■ **Exercise directions**
Every line of the data below must be output exactly, with images left out.

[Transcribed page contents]

+-------+

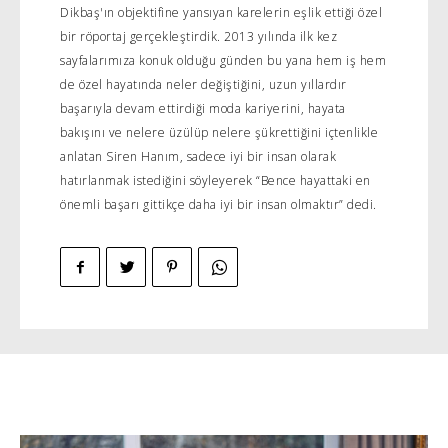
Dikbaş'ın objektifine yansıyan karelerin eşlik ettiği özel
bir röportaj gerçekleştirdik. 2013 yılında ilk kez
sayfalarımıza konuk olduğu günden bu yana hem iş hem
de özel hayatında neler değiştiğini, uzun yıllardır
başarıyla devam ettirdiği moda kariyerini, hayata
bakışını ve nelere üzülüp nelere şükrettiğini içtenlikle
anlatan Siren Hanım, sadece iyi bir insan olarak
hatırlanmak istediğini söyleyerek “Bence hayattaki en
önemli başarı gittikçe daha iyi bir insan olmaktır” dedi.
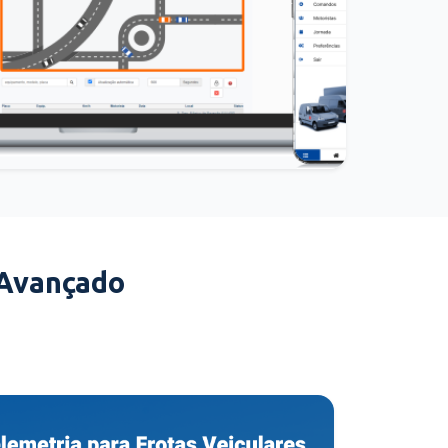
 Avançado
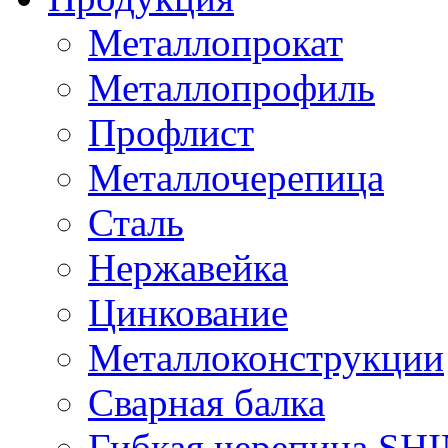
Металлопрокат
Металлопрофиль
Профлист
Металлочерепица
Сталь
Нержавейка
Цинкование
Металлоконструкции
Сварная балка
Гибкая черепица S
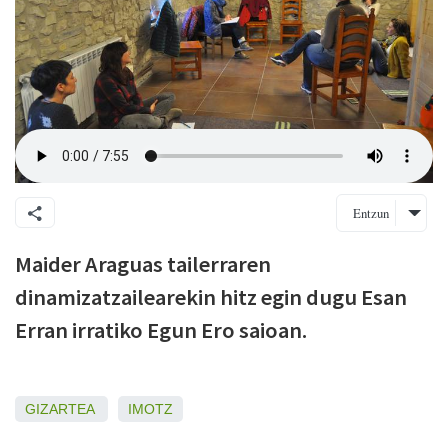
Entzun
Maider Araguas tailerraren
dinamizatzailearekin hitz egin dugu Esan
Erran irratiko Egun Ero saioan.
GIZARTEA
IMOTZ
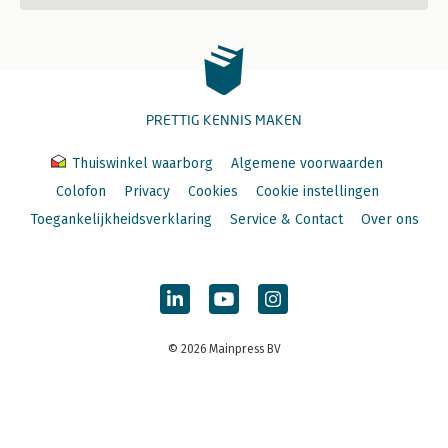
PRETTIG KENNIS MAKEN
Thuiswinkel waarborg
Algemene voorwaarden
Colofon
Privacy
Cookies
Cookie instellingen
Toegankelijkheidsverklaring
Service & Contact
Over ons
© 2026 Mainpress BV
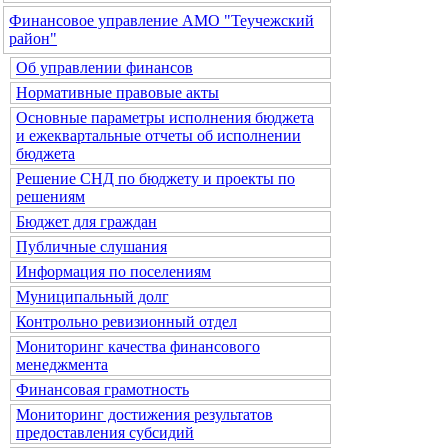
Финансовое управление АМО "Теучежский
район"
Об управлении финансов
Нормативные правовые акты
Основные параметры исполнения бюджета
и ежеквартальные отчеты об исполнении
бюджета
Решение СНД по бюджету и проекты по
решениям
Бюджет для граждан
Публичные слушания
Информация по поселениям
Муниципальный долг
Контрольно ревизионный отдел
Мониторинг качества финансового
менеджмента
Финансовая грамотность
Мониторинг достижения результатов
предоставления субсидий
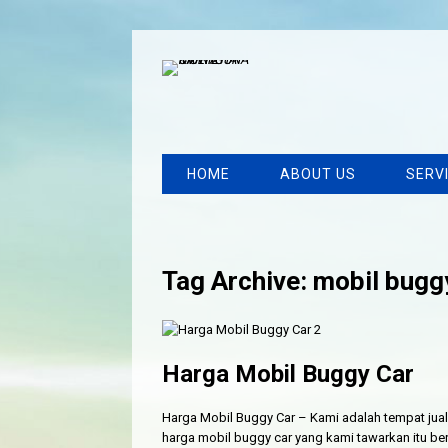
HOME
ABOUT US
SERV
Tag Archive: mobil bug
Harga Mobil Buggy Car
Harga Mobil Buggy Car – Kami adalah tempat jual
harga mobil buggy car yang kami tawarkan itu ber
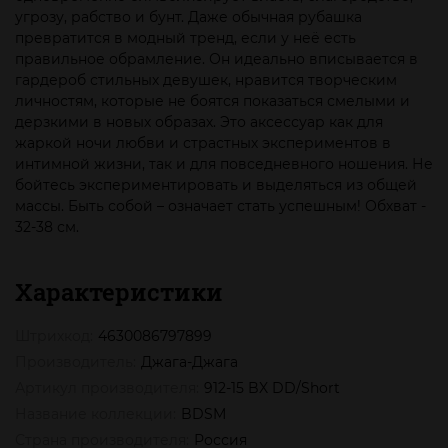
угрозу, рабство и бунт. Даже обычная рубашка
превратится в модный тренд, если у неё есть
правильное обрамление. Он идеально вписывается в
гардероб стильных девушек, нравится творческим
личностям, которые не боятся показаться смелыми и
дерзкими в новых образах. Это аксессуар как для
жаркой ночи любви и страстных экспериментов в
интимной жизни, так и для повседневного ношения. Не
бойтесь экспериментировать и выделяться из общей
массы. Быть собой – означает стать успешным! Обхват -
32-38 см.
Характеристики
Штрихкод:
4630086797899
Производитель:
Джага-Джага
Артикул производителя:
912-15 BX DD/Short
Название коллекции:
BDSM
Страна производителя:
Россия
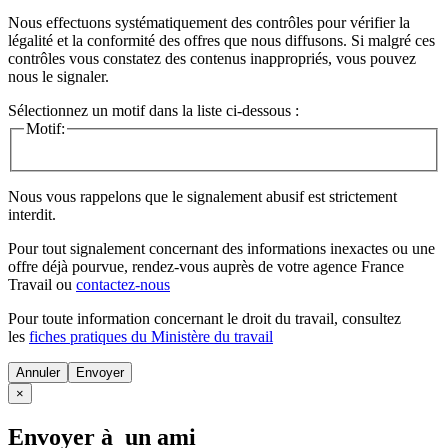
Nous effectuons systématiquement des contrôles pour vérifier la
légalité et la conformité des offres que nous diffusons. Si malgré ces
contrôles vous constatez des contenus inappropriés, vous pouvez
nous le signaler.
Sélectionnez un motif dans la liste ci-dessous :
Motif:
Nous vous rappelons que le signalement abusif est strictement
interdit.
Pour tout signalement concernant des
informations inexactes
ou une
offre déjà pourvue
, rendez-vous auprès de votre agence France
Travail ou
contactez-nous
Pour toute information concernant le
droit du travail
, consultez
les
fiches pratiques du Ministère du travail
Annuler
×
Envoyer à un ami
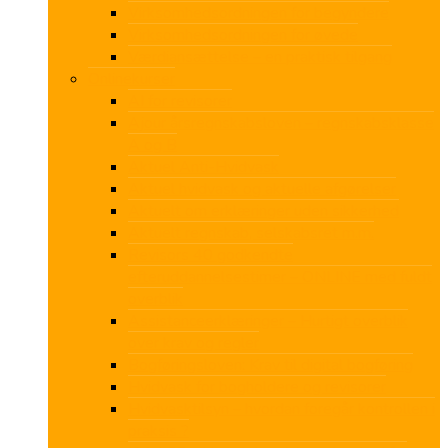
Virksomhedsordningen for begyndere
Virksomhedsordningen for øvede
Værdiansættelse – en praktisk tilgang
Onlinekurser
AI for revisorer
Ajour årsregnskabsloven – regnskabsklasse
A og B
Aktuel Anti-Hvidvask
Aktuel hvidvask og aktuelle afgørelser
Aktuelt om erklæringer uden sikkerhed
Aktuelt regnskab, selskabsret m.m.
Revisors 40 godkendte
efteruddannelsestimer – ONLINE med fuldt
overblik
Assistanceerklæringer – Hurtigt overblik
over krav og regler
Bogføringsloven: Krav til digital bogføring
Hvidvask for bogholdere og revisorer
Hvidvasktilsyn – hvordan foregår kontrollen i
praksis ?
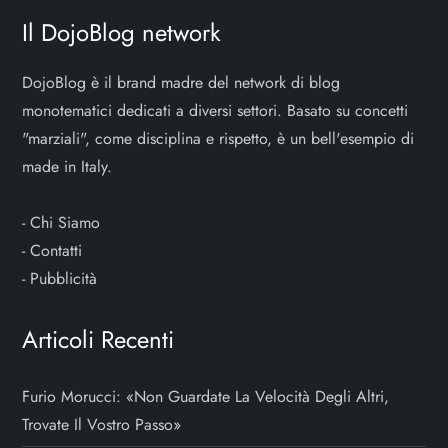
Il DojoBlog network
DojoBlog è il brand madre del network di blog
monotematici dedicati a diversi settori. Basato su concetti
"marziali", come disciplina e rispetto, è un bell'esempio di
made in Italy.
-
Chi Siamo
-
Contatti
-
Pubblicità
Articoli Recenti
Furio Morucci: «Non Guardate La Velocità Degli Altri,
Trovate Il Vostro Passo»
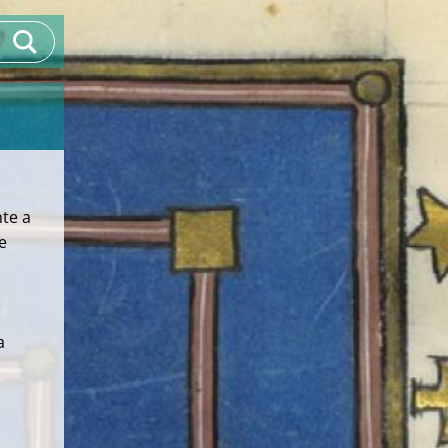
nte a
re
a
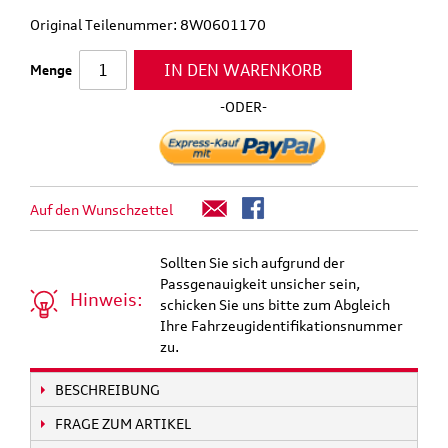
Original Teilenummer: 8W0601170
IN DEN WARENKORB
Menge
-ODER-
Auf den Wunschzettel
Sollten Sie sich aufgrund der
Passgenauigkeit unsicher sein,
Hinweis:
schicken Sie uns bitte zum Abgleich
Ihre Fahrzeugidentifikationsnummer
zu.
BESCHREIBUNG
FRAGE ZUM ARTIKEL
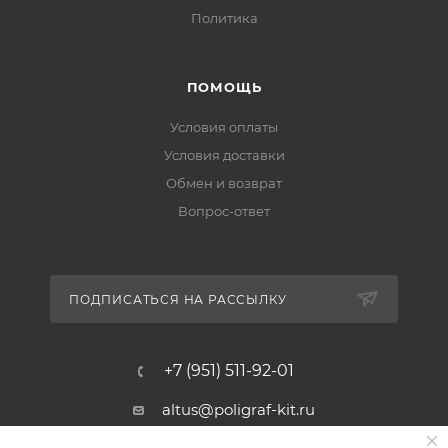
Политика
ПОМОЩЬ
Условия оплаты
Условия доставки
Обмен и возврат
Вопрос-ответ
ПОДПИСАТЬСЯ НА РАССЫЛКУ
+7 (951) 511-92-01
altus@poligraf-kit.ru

+-------+

■ **Response below**
Dikbaş'ın objektifine yansıyan karelerin eşlik ettiği özel
bir röportaj gerçekleştirdik. 2013 yılında ilk kez
sayfalarımıza konuk olduğu günden bu yana hem iş hem
de özel hayatında neler değiştiğini, uzun yıllardır
başarıyla devam ettirdiği moda kariyerini, hayata
bakışını ve nelere üzülüp nelere şükrettiğini içtenlikle
anlatan Siren Hanım, sadece iyi bir insan olarak
hatırlanmak istediğini söyleyerek “Bence hayattaki en
önemli başarı gittikçe daha iyi bir insan olmaktır” dedi.
 Avançado
Металлопрокат
Металлопрофиль
Профлист
Металлочерепица
Сталь
Нержавейка
Цинкование
Металлоконструкции
Сварная балка
Гибкая черепица S
Entzun
Maider Araguas tailerraren
dinamizatzailearekin hitz egin dugu Esan
Erran irratiko Egun Ero saioan.
GIZARTEA
IMOTZ
PRETTIG KENNIS MAKEN
Thuiswinkel waarborg
Algemene voorwaarden
Colofon
Privacy
Cookies
Cookie instellingen
Toegankelijkheidsverklaring
Service & Contact
Over ons
© 2026 Mainpress BV
Финансовое управление АМО "Теучежский
район"
Об управлении финансов
Нормативные правовые акты
Основные параметры исполнения бюджета
и ежеквартальные отчеты об исполнении
бюджета
Решение СНД по бюджету и проекты по
решениям
Бюджет для граждан
Публичные слушания
Информация по поселениям
Муниципальный долг
Контрольно ревизионный отдел
Мониторинг качества финансового
менеджмента
Финансовая грамотность
Мониторинг достижения результатов
предоставления субсидий
HOME
ABOUT US
SERV
Tag Archive: mobil bug
Harga Mobil Buggy Car
Harga Mobil Buggy Car – Kami adalah tempat jual
harga mobil buggy car yang kami tawarkan itu ber
угрозу, рабство и бунт. Даже обычная рубашка
превратится в модный тренд, если у неё есть
правильное обрамление. Он идеально вписывается в
гардероб стильных девушек, нравится творческим
личностям, которые не боятся показаться смелыми и
дерзкими в новых образах. Это аксессуар как для
жаркой ночи любви и страстных экспериментов в
интимной жизни, так и для повседневного ношения. Не
бойтесь экспериментировать и выделяться из общей
массы. Быть собой – означает стать успешным! Обхват -
32-38 см.
Характеристики
Штрихкод:
4630086797899
Производитель:
Джага-Джага
Артикул производителя:
912-15 BX DD/Short
Название коллекции:
BDSM
Страна производителя:
Россия
Nous effectuons systématiquement des contrôles pour vérifier la
légalité et la conformité des offres que nous diffusons. Si malgré ces
contrôles vous constatez des contenus inappropriés, vous pouvez
nous le signaler.
Sélectionnez un motif dans la liste ci-dessous :
Motif:
Nous vous rappelons que le signalement abusif est strictement
interdit.
Pour tout signalement concernant des
informations inexactes
ou une
offre déjà pourvue
, rendez-vous auprès de votre agence France
Travail ou
contactez-nous
Pour toute information concernant le
droit du travail
, consultez
les
fiches pratiques du Ministère du travail
Annuler
×
Envoyer à un ami
Virksomhedsordningen for begyndere
Virksomhedsordningen for øvede
Værdiansættelse – en praktisk tilgang
Onlinekurser
AI for revisorer
Ajour årsregnskabsloven – regnskabsklasse
A og B
Aktuel Anti-Hvidvask
Aktuel hvidvask og aktuelle afgørelser
Aktuelt om erklæringer uden sikkerhed
Aktuelt regnskab, selskabsret m.m.
Revisors 40 godkendte
efteruddannelsestimer – ONLINE med fuldt
overblik
Assistanceerklæringer – Hurtigt overblik
over krav og regler
Bogføringsloven: Krav til digital bogføring
Hvidvask for bogholdere og revisorer
Hvidvasktilsyn – hvordan foregår kontrollen i
praksis ?
Il DojoBlog network
DojoBlog è il brand madre del network di blog
monotematici dedicati a diversi settori. Basato su concetti
"marziali", come disciplina e rispetto, è un bell'esempio di
made in Italy.
-
Chi Siamo
-
Contatti
-
Pubblicità
Articoli Recenti
Furio Morucci: «Non Guardate La Velocità Degli Altri,
Trovate Il Vostro Passo»
nte a
re
a
Original Teilenummer: 8W0601170
IN DEN WARENKORB
Menge
-ODER-
Auf den Wunschzettel
Sollten Sie sich aufgrund der
Passgenauigkeit unsicher sein,
Hinweis:
schicken Sie uns bitte zum Abgleich
Ihre Fahrzeugidentifikationsnummer
zu.
BESCHREIBUNG
FRAGE ZUM ARTIKEL
Политика
ПОМОЩЬ
Условия оплаты
Условия доставки
Обмен и возврат
Вопрос-ответ
ПОДПИСАТЬСЯ НА РАССЫЛКУ
+7 (951) 511-92-01
altus@poligraf-kit.ru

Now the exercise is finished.